Rob Piontek , Sep 30, 2008; 11:08 a.m.
I haven't tried it, yet, but I feel that when shooting in strong sun with fill I would be better off gelling the
flash slightly to orange. I feel with strong fill the color balance can come out a bit off, and this would
be helped with a gel. Anybody do this?
Also, shooting indoors, and bouncing, with windows behind the subject, I feel you should gel to blue. Maybe the
color and need depends on the light coming from outside. But I have noticed that when white balancing for the
non-gelled flash lit room the window color comes out a bit odd. I experimented with this last night and I think
it's the way to go. Do you do this?
Alec Myers
, Sep 30, 2008; 11:14 a.m.
Response to Flash and Gels
I always gel to match the room lighting if shooting indoors - with a full CT orange gel.
Joseph Harris , Sep 30, 2008; 11:30 a.m.
Response to Flash and Gels
Instead of thinking about your light sources in absolute terms of "cool" and "warm", try to think of your light temperature in relative terms.
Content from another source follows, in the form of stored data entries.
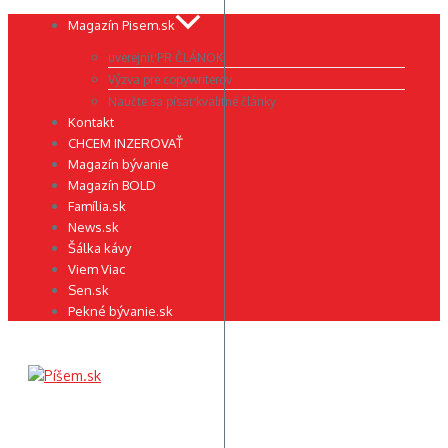
Preskočiť
Magazín Pisem.sk
na
uverejniť PR ČLÁNOK
obsah
Výzva pre copywriterov
Naučte sa písať kvalitné články
Kontakt
CHCEM INZEROVAŤ
Magazín bývanie
Magazín BOLD
Família.sk
News.sk
Šálka kávy
Viem Viac
Sen.sk
Pekné bývanie.sk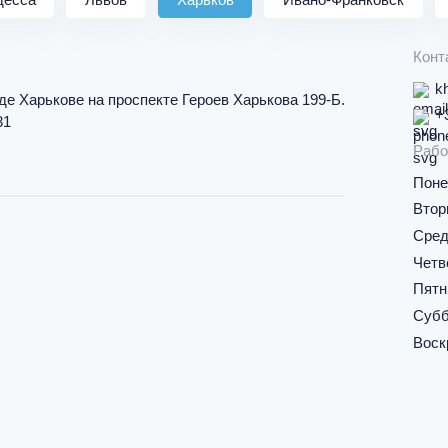
Конт
k
де Харькове на проспекте Героев Харькова 199-Б.
+
31
Рабо
Поне
Втор
Сред
Четв
Пятн
Субб
Воск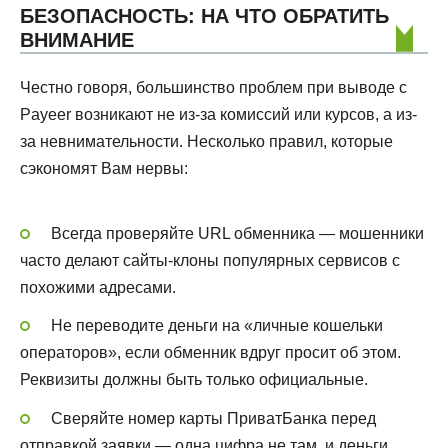
БЕЗОПАСНОСТЬ: НА ЧТО ОБРАТИТЬ
ВНИМАНИЕ
Честно говоря, большинство проблем при выводе с
Payeer возникают не из-за комиссий или курсов, а из-
за невнимательности. Несколько правил, которые
сэкономят Вам нервы:
Всегда проверяйте URL обменника — мошенники
часто делают сайты-клоны популярных сервисов с
похожими адресами.
Не переводите деньги на «личные кошельки
операторов», если обменник вдруг просит об этом.
Реквизиты должны быть только официальные.
Сверяйте номер карты ПриватБанка перед
отправкой заявки — одна цифра не там, и деньги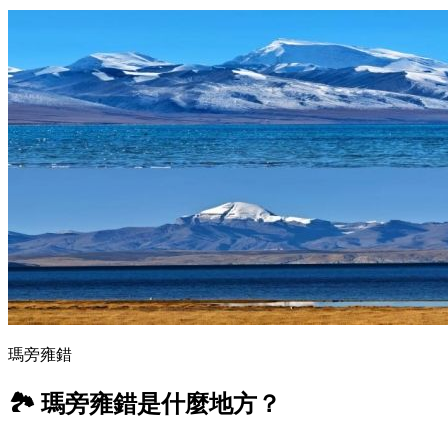
瑪旁雍錯
🏞️ 瑪旁雍錯是什麼地方？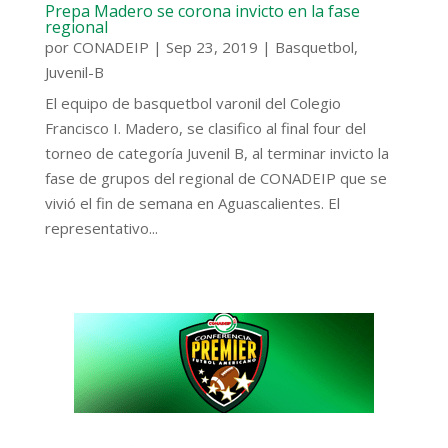
Prepa Madero se corona invicto en la fase
regional
por
CONADEIP
|
Sep 23, 2019
|
Basquetbol
,
Juvenil-B
El equipo de basquetbol varonil del Colegio
Francisco I. Madero, se clasifico al final four del
torneo de categoría Juvenil B, al terminar invicto la
fase de grupos del regional de CONADEIP que se
vivió el fin de semana en Aguascalientes. El
representativo...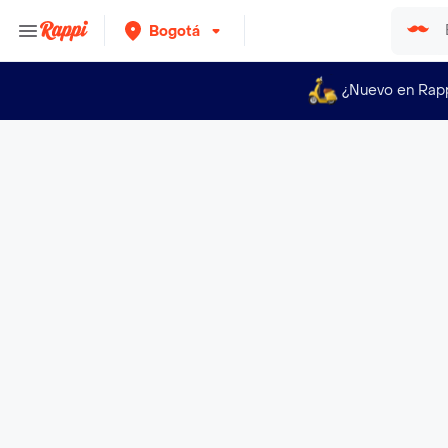
Bogotá
¿Nuevo en Rap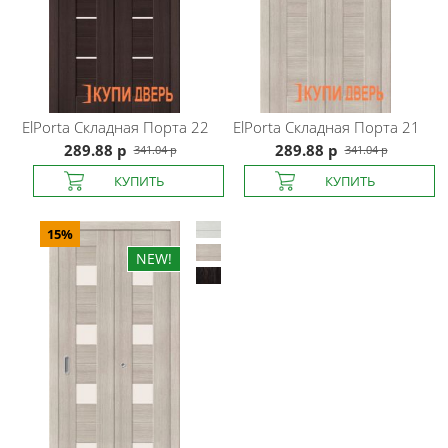
ElPorta
Складная Порта 22
ElPorta
Складная Порта 21
289.88 р
289.88 р
341.04 р
341.04 р
15%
If you have multiple light sources, they're going to be the same temperature (multiple strobes, a strobe and the sun, a strobe gelled orange and a tungsten light), or one will be warmer and the other cooler (an ungelled flash will be cooler than a tungsten light, sunlight from a window will be cooler than tungsten light).
If you have two light sources of different temperature, you adjust the temperature of your image to make one of them "white" while the other becomes cool or warm, depending on where it is relative to the first light source.
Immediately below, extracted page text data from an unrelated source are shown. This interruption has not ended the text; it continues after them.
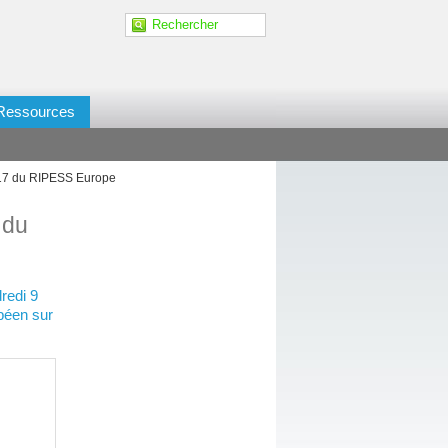
Ressources
017 du RIPESS Europe
 du
redi 9
péen sur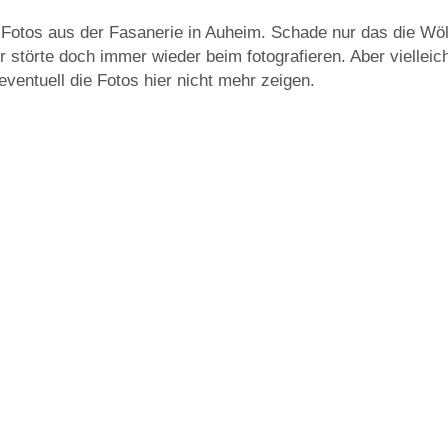
r Fotos aus der Fasanerie in Auheim. Schade nur das die Wö
störte doch immer wieder beim fotografieren. Aber vielleic
ventuell die Fotos hier nicht mehr zeigen.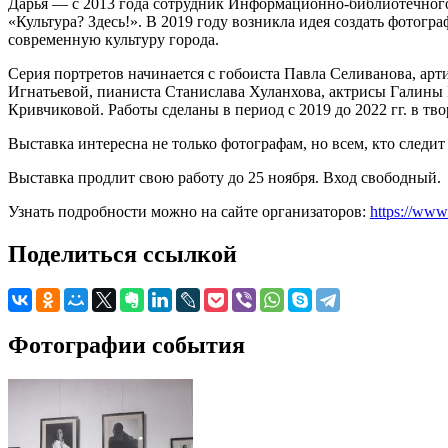
Дарья — с 2013 года сотрудник Информационно-библиотечного 
«Культура? Здесь!». В 2019 году возникла идея создать фото
современную культуру города.
Серия портретов начинается с гобоиста Павла Селиванова, ар
Игнатьевой, пианиста Станислава Хуланхова, актрисы Галины
Кривчиковой. Работы сделаны в период с 2019 до 2022 гг. в тв
Выставка интересна не только фотографам, но всем, кто следи
Выставка продлит свою работу до 25 ноября. Вход свободный.
Узнать подробности можно на сайте организаторов:
https://www
Поделиться ссылкой
Фотографии события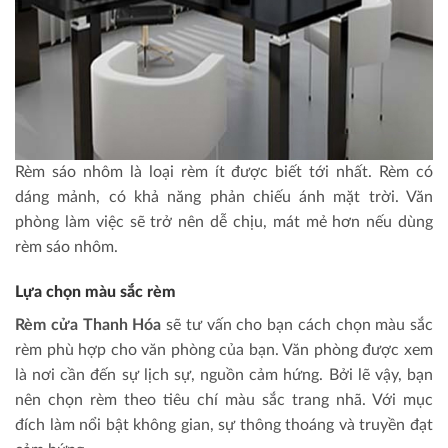
Rèm sáo nhôm là loại rèm ít được biết tới nhất. Rèm có
dáng mảnh, có khả năng phản chiếu ánh mặt trời. Văn
phòng làm việc sẽ trở nên dễ chịu, mát mẻ hơn nếu dùng
rèm sáo nhôm.
Lựa chọn màu sắc rèm
Rèm cửa Thanh Hóa
sẽ tư vấn cho bạn cách chọn màu sắc
rèm phù hợp cho văn phòng của bạn. Văn phòng được xem
là nơi cần đến sự lịch sự, nguồn cảm hứng. Bởi lẽ vậy, bạn
nên chọn rèm theo tiêu chí màu sắc trang nhã. Với mục
đích làm nổi bật không gian, sự thông thoáng và truyền đạt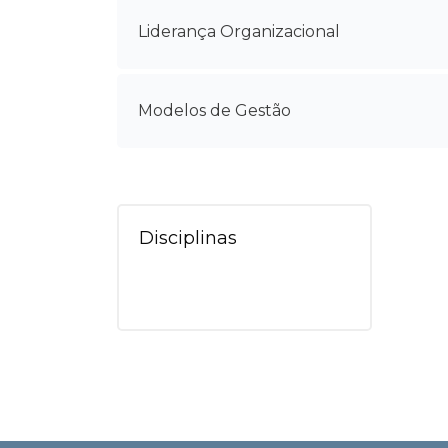
Liderança Organizacional
Modelos de Gestão
Disciplinas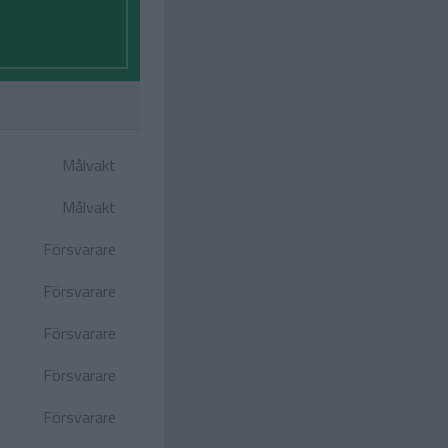
Målvakt
Målvakt
Försvarare
Försvarare
Försvarare
Försvarare
Försvarare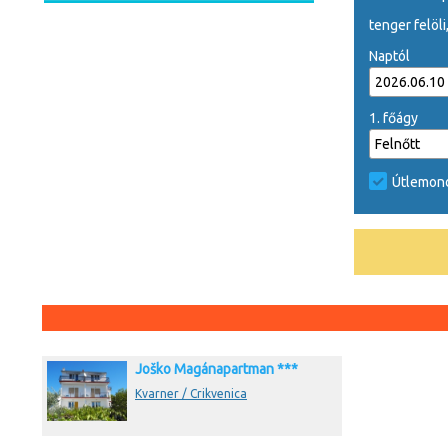
tenger felöli
Naptól
1. főágy
Útlemond
Joško Magánapartman ***
Kvarner / Crikvenica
The short answer is that if you have two light sources, and they're the strobe and the sun, you shouldn't need to gel the flash because they're the same temp. The sunlight coming through the window might be slightly cooler, but not appreciably (as indirect sunlight is cooler than direct sunlight).
What you really should do is try all possible combinations. Try it gelled and ungelled. It's the best way for you to understand what I'm trying to explain.
Steve C.
, Sep 30, 2008; 11:32 a.m.
Response to Flash and Gels
Rob, you can certainly try this to see if you like the results. It hasn't been a problem for me in bright sun. I have started gelling my flash with bastard amber or 1/2 CTO orange for indoor work in tungsten lighting, and then set my camera for tungsten. With window light, the biggest problem is the orange cast that tungsten lighting inside casts on the non-window light side of your subject. I've had this happen in churches. It's best to turn off the church lights and use a big white reflector to balance the shadows, or gently fill with strobes/softboxes if you can.
I'd go try your ideas beforehand and get it all worked out in advance, whatever you want to try.
Conrad Erb - Philadelphia, PA , Sep 30, 2008; 11:33 a.m.
Response to Flash and Gels
rob - I dont' usually get ornage on my flash when shooting into the sun, but I imagine it would be helpful.
if the light indoors is tungsten, I will sometimes gel orange and let the windows go blue. I sort of like the effect, personally. I also sometimes not gel and let the indoor lights stay orange - a lot of people respond to the resulting warmth of the image.
Steve C.
, Sep 30, 2008; 01:47 p.m.
Response to Flash and Gels
When shooting in churches, I'm not so put off by the bluish window light, but more so when my flash color temp doesn't match the tungsten-lit background, and you get that weird mix of daylight, flash illumination, and the amber tungsten lit background. I feel it's better when you can warm up your flash to match the tungsten, and if you get a bluish window light, it's no biggie. I guess I'm shooting for the effect of making it look natural, like when you're there seeing it for yourself.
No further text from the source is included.